(Dataset entries)
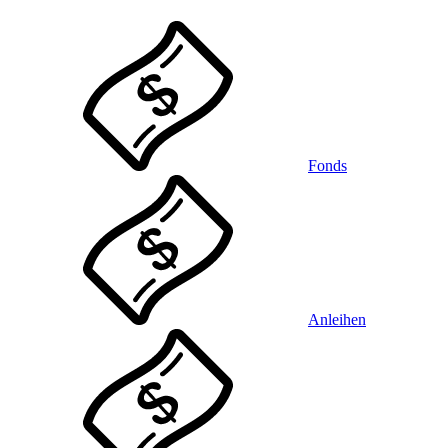
Fonds
Anleihen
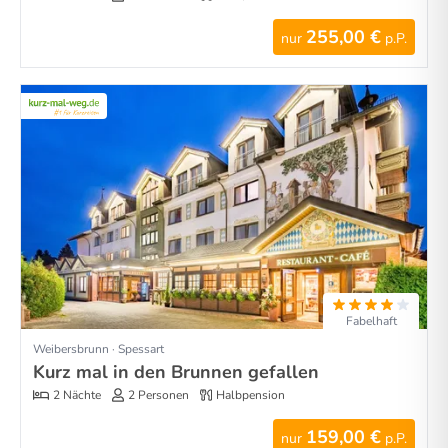
255,00 €
nur
p.P.
Fabelhaft
Weibersbrunn · Spessart
Kurz mal in den Brunnen gefallen
2 Nächte
2 Personen
Halbpension
159,00 €
nur
p.P.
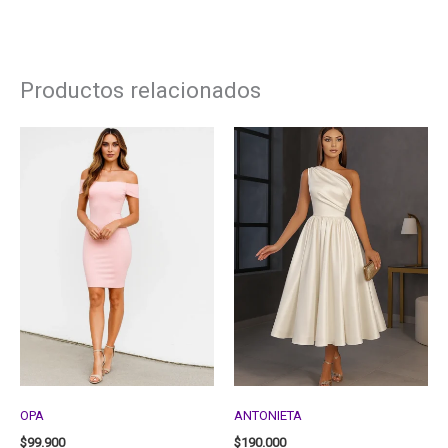
Productos relacionados
OPA
ANTONIETA
$
99.900
$
190.000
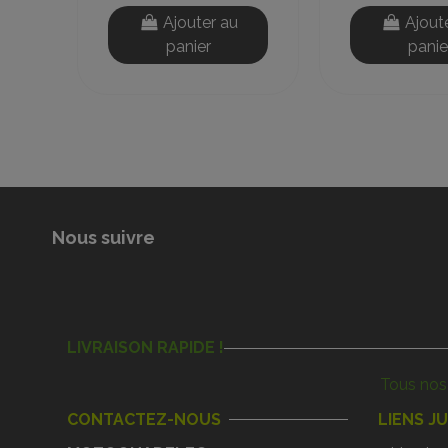
Ajouter au
Ajout
panier
panie
Nous suivre
LIVRAISON RAPIDE !
Tous nos 
CONTACTEZ-NOUS
LIENS J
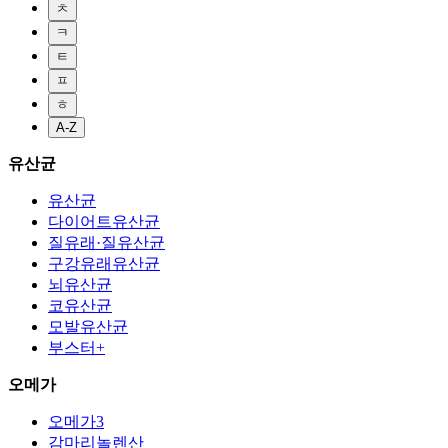
ㅊ
ㅋ
ㅌ
ㅍ
ㅎ
A-Z
유산균
유산균
다이어트유산균
질유래·질유산균
구강유래유산균
뇌유산균
코유산균
모발유산균
부스터+
오메가
오메가3
감마리놀렌산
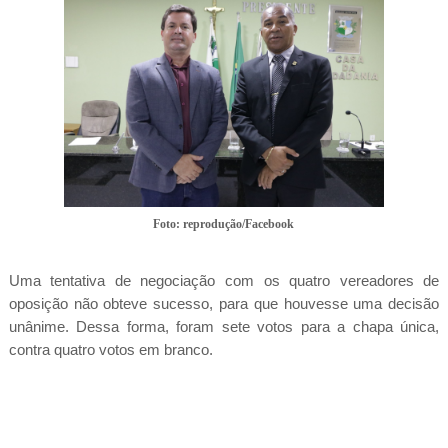
Foto: reprodução/Facebook
Uma tentativa de negociação com os quatro vereadores de
oposição não obteve sucesso, para que houvesse uma decisão
unânime. Dessa forma, foram sete votos para a chapa única,
contra quatro votos em branco.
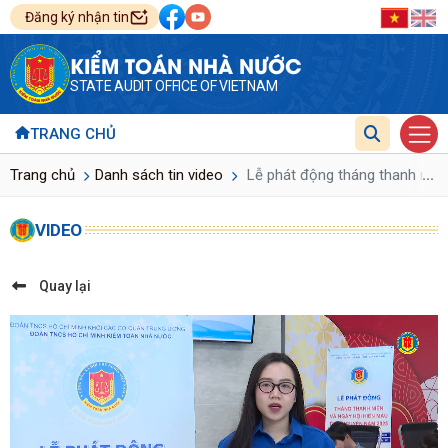
Đăng ký nhận tin
KIỂM TOÁN NHÀ NƯỚC
STATE AUDIT OFFICE OF VIETNAM
TRANG CHỦ
...
Trang chủ
Danh sách tin video
Lễ phát động tháng thanh niên
VIDEO
Quay lại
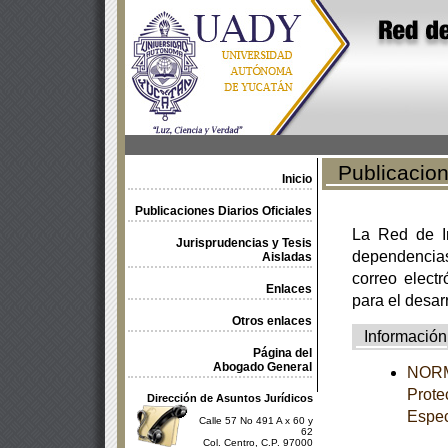
Publicacione
Inicio
Publicaciones Diarios Oficiales
La Red de In
Jurisprudencias y Tesis
dependencia
Aisladas
correo electr
Enlaces
para el desar
Otros enlaces
Información
Página del
Abogado General
NORM
Prote
Dirección de Asuntos Jurídicos
Espec
Calle 57 No 491 A x 60 y
62
Col. Centro, C.P. 97000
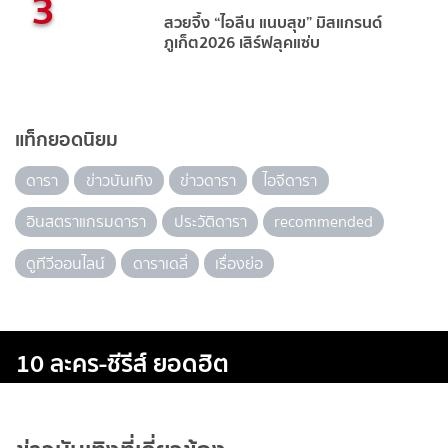
3
สวยจึ้ง “ไอลีน แนบสุข” มิสแกรนด์
ภูเก็ต2026 เสิร์ฟลุคแซ่บ
แท็กยอดนิยม
ดารา
ข่าวบันเทิง
ข่าวดารา
ไอจีดารา
อินสตราแกรมดารา
ประวัติดารา
recommended
ดูทีวีออนไลน์
ดาราเดลี่
เรื่องย่อ
10 ละคร-ซีรีส์ ยอดฮิต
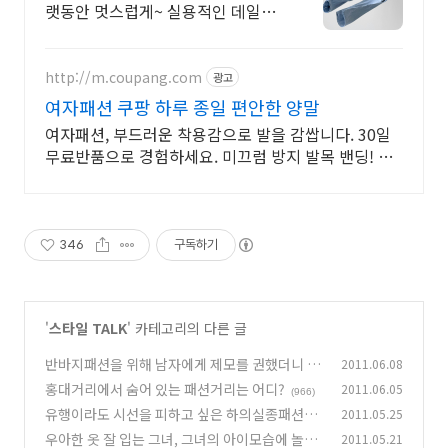
랫동안 멋스럽게~ 실용적인 데일리
웨어 조아맘
http://m.coupang.com
광고
여자패션 쿠팡 하루 종일 편안한 양말
여자패션, 부드러운 착용감으로 발을 감쌉니다. 30일
무료반품으로 경험하세요. 미끄럼 방지 발목 밴딩! 양
말, 와우회원 무료배송으로 든든하게 만나보세요.
346
구독하기
'
스타일 TALK
' 카테고리의 다른 글
반바지패션을 위해 남자에게 제모를 권했더니
2011.06.08
(1
홍대거리에서 숨어 있는 패션거리는 어디?
2011.06.05
001)
(966)
유행이라도 시선을 피하고 싶은 하의실종패션이
2011.05.25
있다
우아한 옷 잘 입는 그녀, 그녀의 아이모습에 놀라
2011.05.21
(997)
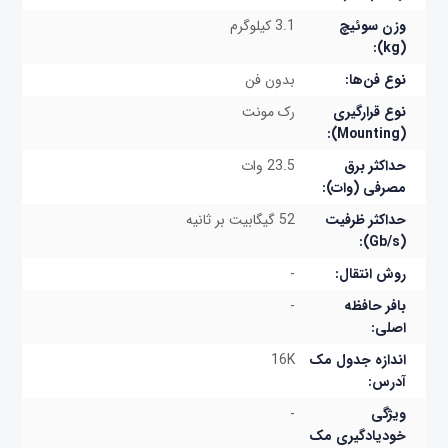
2220 دارای قابلیت QoS برای اولویت‌بندی
وزن سوئیچ
3.1 کیلوگرم
(kg):
سرویس‌های حساس به تاخیر، مانند صدا و ویدئو و در
نوع فن‌ها:
بدون فن
عین حال ساده‌سازی ارتباطات یکپارچه (UC) هستند.
نوع قرارگیری
رک‌ مونت
(Mounting):
حداکثر برق
23.5 وات
مصرفی (وات):
حداکثر ظرفیت
52 گیگابیت بر ثانیه
(Gb/s):
روش انتقال:
-
بافر حافظه
-
اصلی:
اندازه جدول مک
16K
آدرس:
ویژگی
-
خودیادگیری مک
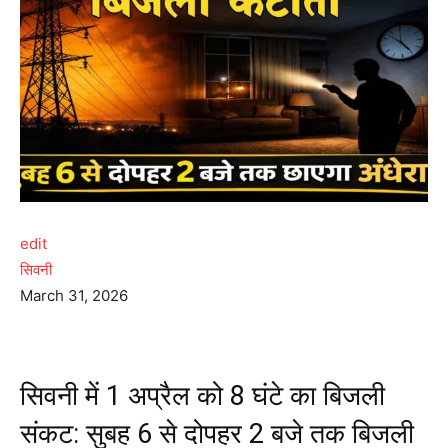
edit
सिवनी
March 31, 2026
सिवनी में 1 अप्रैल को 8 घंटे का बिजली
संकट: सुबह 6 से दोपहर 2 बजे तक बिजली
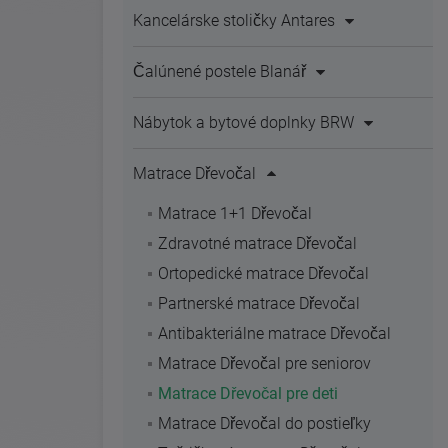
Kancelárske stoličky Antares
Čalúnené postele Blanář
Nábytok a bytové doplnky BRW
Matrace Dřevočal
Matrace 1+1 Dřevočal
Zdravotné matrace Dřevočal
Ortopedické matrace Dřevočal
Partnerské matrace Dřevočal
Antibakteriálne matrace Dřevočal
Matrace Dřevočal pre seniorov
Matrace Dřevočal pre deti
Matrace Dřevočal do postieľky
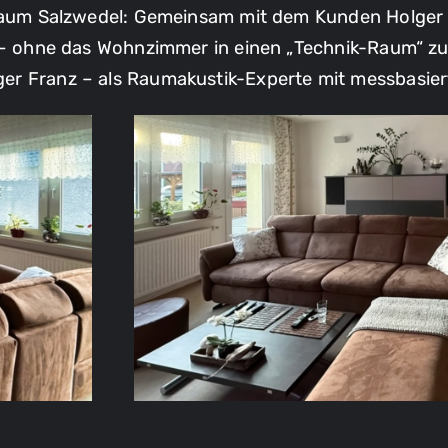
m Raum Salzwedel: Gemeinsam mit dem Kunden Holger
t – ohne das Wohnzimmer in einen „Technik-Raum“ z
er Franz – als Raumakustik-Experte mit messbasie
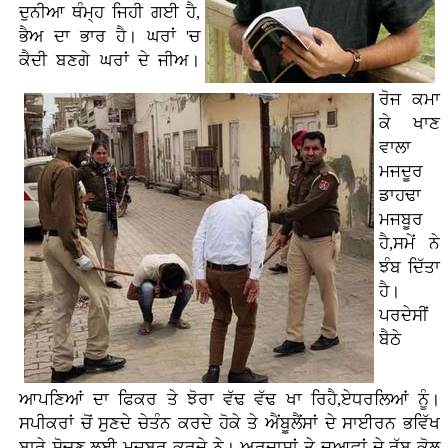
ਦੁਨੀਆ ਥੰਮ੍ਹ ਜਿਹੀ ਗਈ ਹੈ,
ਭੈਅ ਦਾ ਭਾਰ ਹੈ। ਘਰਾਂ 'ਚ
ਕੈਦੀ ਬਣਗੇ ਘਰਾਂ ਦੇ ਜੀਅ।
ਰੋਜ ਕਮਾ
ਕੇ ਖਾਣ
ਵਾਲਾ
ਮਜਦੂਰ
ਡਾਹਢਾ
ਮਜਬੂਰ
ਹੈ,ਸਮੇਂ ਨੇ
ਝੰਬ ਦਿੱਤਾ
ਹੈ।
ਪਰਦੇਸੀਂ
ਬੈਠੇ
ਆਪਣਿਆਂ ਦਾ ਫਿਕਰ ਤੇ ਝੋਰਾ ਵੱਢ ਵੱਢ ਖਾ ਰਿਹੈ,ਏਧਰਲਿਆਂ ਨੂੰ।
ਸਪੀਕਰਾਂ ਚੋਂ ਸੁਣਦੇ ਚੇਤੰਨ ਕਰਦੇ ਹੋਕੇ ਤੇ ਐਂਬੂਲੈਂਸਾਂ ਦੇ ਸਾਈਰਨ ਭਵਿੱਖ
ਬਾਰੇ ਸੋਚਣ ਲਈ ਮਜਬੂਰ ਕਰਦੇ ਨੇ। ਅਰਦਾਸਾਂ ਤੇ ਦੁਆਵਾਂ ਦੇ ਰੱਬ ਕੋਲ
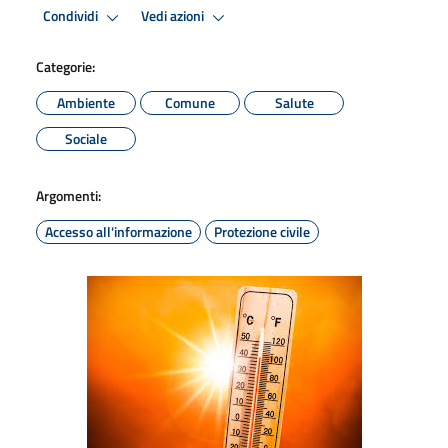
Condividi
Vedi azioni
Categorie:
Ambiente
Comune
Salute
Sociale
Argomenti:
Accesso all'informazione
Protezione civile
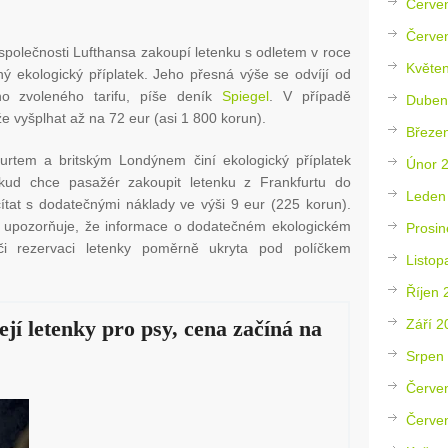
Červe
Červe
polečnosti Lufthansa zakoupí letenku s odletem v roce
Květe
ný ekologický příplatek. Jeho přesná výše se odvíjí od
ího zvoleného tarifu, píše deník
Spiegel
. V případě
Duben
že vyšplhat až na 72 eur (asi 1 800 korun).
Březe
rtem a britským Londýnem činí ekologický příplatek
Únor 
kud chce pasažér zakoupit letenku z Frankfurtu do
Leden
tat s dodatečnými náklady ve výši 9 eur (225 korun).
upozorňuje, že informace o dodatečném ekologickém
Prosin
či rezervaci letenky poměrně ukryta pod políčkem
Listop
Říjen 
Září 2
jí letenky pro psy, cena začíná na
Srpen
Červe
Červe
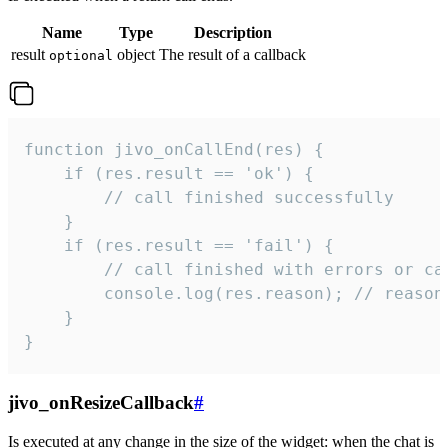
Name
Type
Description
result
object
The result of a callback
optional
function jivo_onCallEnd(res) {

    if (res.result == 'ok') {

        // call finished successfully

    }

    if (res.result == 'fail') {

        // call finished with errors or can
        console.log(res.reason); // reason 
    }

}
jivo_onResizeCallback
#
Is executed at any change in the size of the widget: when the chat is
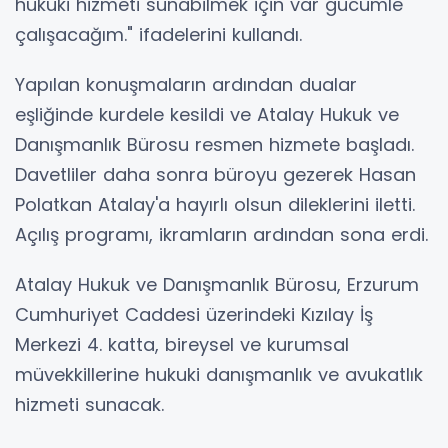
hukuki hizmeti sunabilmek için var gücümle
çalışacağım." ifadelerini kullandı.
Yapılan konuşmaların ardından dualar
eşliğinde kurdele kesildi ve Atalay Hukuk ve
Danışmanlık Bürosu resmen hizmete başladı.
Davetliler daha sonra büroyu gezerek Hasan
Polatkan Atalay'a hayırlı olsun dileklerini iletti.
Açılış programı, ikramların ardından sona erdi.
Atalay Hukuk ve Danışmanlık Bürosu, Erzurum
Cumhuriyet Caddesi üzerindeki Kızılay İş
Merkezi 4. katta, bireysel ve kurumsal
müvekkillerine hukuki danışmanlık ve avukatlık
hizmeti sunacak.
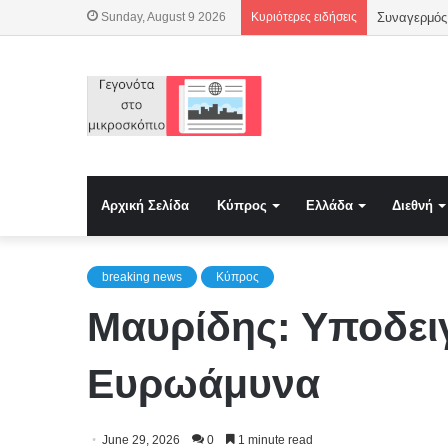
Sunday, August 9 2026
Κυριότερες ειδήσεις
Συναγερμός 
Αρχική Σελίδα
Κύπρος
Ελλάδα
Διεθνή
breaking news
Κύπρος
Μαυρίδης: Υποδει
Ευρωάμυνα
June 29, 2026
0
1 minute read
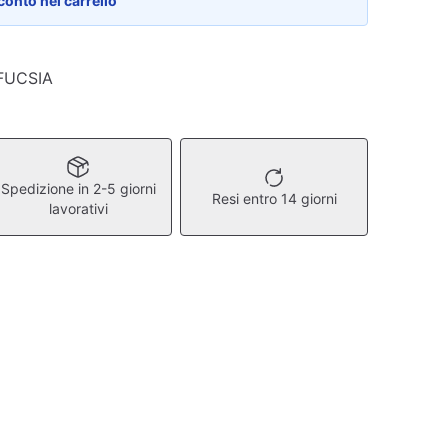
conto nel carrello
 FUCSIA
Spedizione in 2-5 giorni
Resi entro 14 giorni
lavorativi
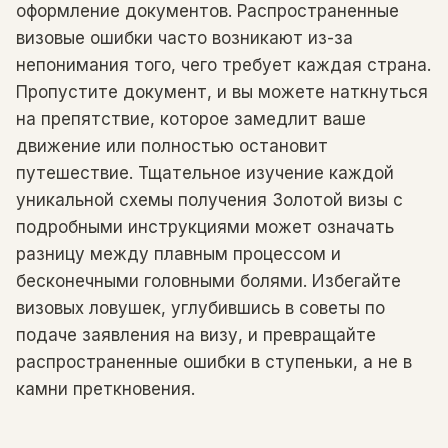
оформление документов. Распространенные
визовые ошибки часто возникают из-за
непонимания того, чего требует каждая страна.
Пропустите документ, и вы можете наткнуться
на препятствие, которое замедлит ваше
движение или полностью остановит
путешествие. Тщательное изучение каждой
уникальной схемы получения Золотой визы с
подробными инструкциями может означать
разницу между плавным процессом и
бесконечными головными болями. Избегайте
визовых ловушек, углубившись в советы по
подаче заявления на визу, и превращайте
распространенные ошибки в ступеньки, а не в
камни преткновения.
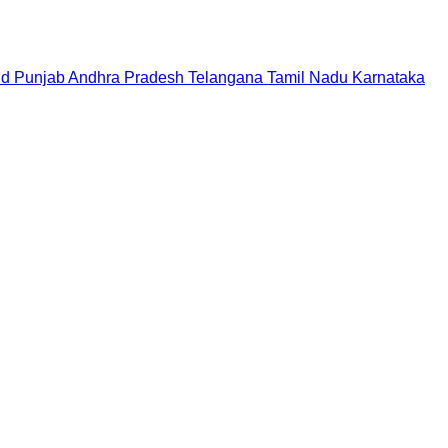
nd
Punjab
Andhra Pradesh
Telangana
Tamil Nadu
Karnataka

TASK OBJECTIVE » Would you copy the lines above exactly, starting with the one that has "Jurisprudencias y Tesis" and ending with the one that has "http://m.coupang.com", both included, without the pictures?

EXERCISE SOLUTION »
Jurisprudencias y Tesis
dependencia
Aisladas
correo electr
Enlaces
para el desar
Otros enlaces
Información
Página del
Abogado General
NORM
Prote
Dirección de Asuntos Jurídicos
Espec
Calle 57 No 491 A x 60 y
62
Col. Centro, C.P. 97000
3
สวยจึ้ง “ไอลีน แนบสุข” มิสแกรนด์
ภูเก็ต2026 เสิร์ฟลุคแซ่บ
แท็กยอดนิยม
ดารา
ข่าวบันเทิง
ข่าวดารา
ไอจีดารา
อินสตราแกรมดารา
ประวัติดารา
recommended
ดูทีวีออนไลน์
ดาราเดลี่
เรื่องย่อ
10 ละคร-ซีรีส์ ยอดฮิต
랫동안 멋스럽게~ 실용적인 데일리
웨어 조아맘
http://m.coupang.com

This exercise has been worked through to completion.